Available records
────────────────

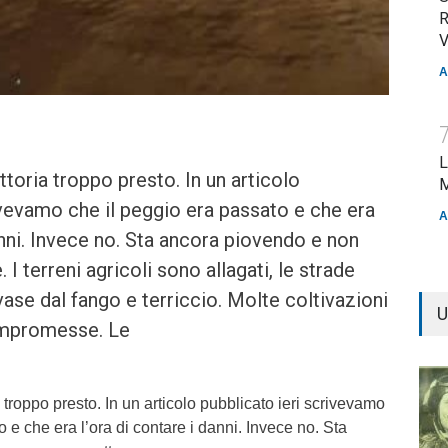
R
V
A
L
toria troppo presto. In un articolo
M
ivevamo che il peggio era passato e che era
A
anni. Invece no. Sta ancora piovendo e non
I terreni agricoli sono allagati, le strade
nvase dal fango e terriccio. Molte coltivazioni
U
ompromesse. Le
 troppo presto. In un articolo pubblicato ieri scrivevamo
 e che era l’ora di contare i danni. Invece no. Sta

────────────────

Task brief
For every line of the material that holds the word "articolo", make a copy.

Expected answer
toria troppo presto. In un articolo
 troppo presto. In un articolo pubblicato ieri scrivevamo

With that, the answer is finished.